The response has to reproduce all entries exactly while excluding their pictures.

[Extracted page text data]
——

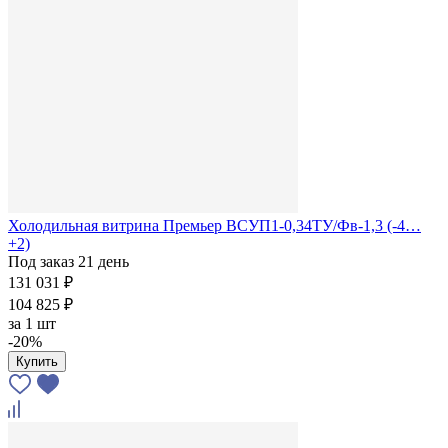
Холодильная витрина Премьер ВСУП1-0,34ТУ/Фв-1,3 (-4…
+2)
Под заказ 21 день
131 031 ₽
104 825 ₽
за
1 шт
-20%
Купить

——

Result of this task:
Холодильная витрина Премьер ВСУП1-0,34ТУ/Фв-1,3 (-4…
+2)
Под заказ 21 день
131 031 ₽
104 825 ₽
за
1 шт
-20%
Купить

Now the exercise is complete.